Tras la última ofensiva de las tropas sirias en la provincia de Idlib, en la que murieron 33 soldados turcos y provocó el desplazamiento de decenas de miles de personas hacia la frontera sirio-turca, el 28 de febrero Erdoğan anunció la apertura de las fronteras de Turquía con Grecia y Bulgaria. Oficialmente, el motivo era el supuesto incumplimiento de lo pactado en 2016 con los Estados miembros (que no la UE). Turquía ha acogido a casi 4 millones de migrantes y refugiados, la mayoría sirios, y alega que Europa no ha cumplido su parte. Además del desequilibrio flagrante en el esfuerzo de solidaridad – extensivo a otros países de la región como Jordania o Líbano que han acogido millones de refugiados – los argumentos turcos eran que la UE sólo había desembolsado 3 de los 6 mil millones de euros previstos, la Unión aduanera no avanzaba y las restricciones de visado para ciudadanos turcos no se habían flexibilizado.

 

¿Crisis migratoria o amenaza híbrida?

Esta situación parece una repetición de la crisis migratoria de 2015, cuando cerca de un millón de refugiados llegaron a Europa huyendo de la guerra. Sin embargo, algunos informes apuntan a que la mayoría de los inmigrantes actuales no provienen de Siria, y que habrían sido trasladados en autobuses de forma gratuita a la zona fronteriza con Grecia, incluso evitando a la vecina Bulgaria. Aunque la Comisión ha evitado manifestarse sobre la naturaleza de esta crisis, Grecia la considera como un ataque híbrido y por primera vez en 35 años ha movilizado al Ejército en tareas de orden público.

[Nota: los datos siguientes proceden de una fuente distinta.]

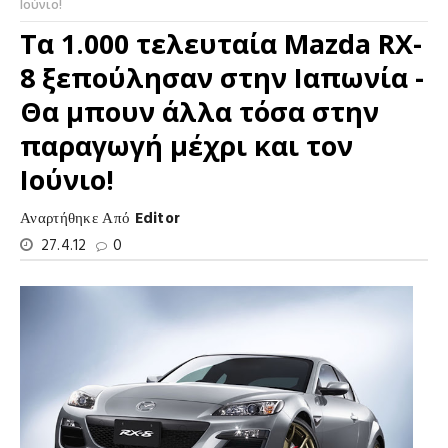
Ιούνιο!
Τα 1.000 τελευταία Mazda RX-
8 ξεπούλησαν στην Ιαπωνία -
Θα μπουν άλλα τόσα στην
παραγωγή μέχρι και τον
Ιούνιο!
Αναρτήθηκε Από
Editor
27.4.12
0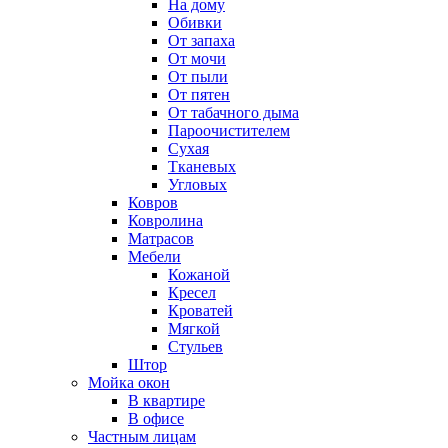
На дому
Обивки
От запаха
От мочи
От пыли
От пятен
От табачного дыма
Пароочистителем
Сухая
Тканевых
Угловых
Ковров
Ковролина
Матрасов
Мебели
Кожаной
Кресел
Кроватей
Мягкой
Стульев
Штор
Мойка окон
В квартире
В офисе
Частным лицам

Se considera una amenaza híbrida una acción coordinada y sincronizada, que ataca deliberadamente las vulnerabilidades sistémicas de los Estados democráticos y sus instituciones, a través de una amplia gama de medios (políticos, económicos, militares, civiles y de información). De acuerdo con esta definición, Turquía estaría utilizando a las personas migrantes como palanca de presión, sabiendo que desestabiliza a una Unión Europea, en uno de sus puntos más bajos de cohesión interna y que desde 2015 hace vanos esfuerzos por articular una política migratoria coherente, equilibrada y eficaz.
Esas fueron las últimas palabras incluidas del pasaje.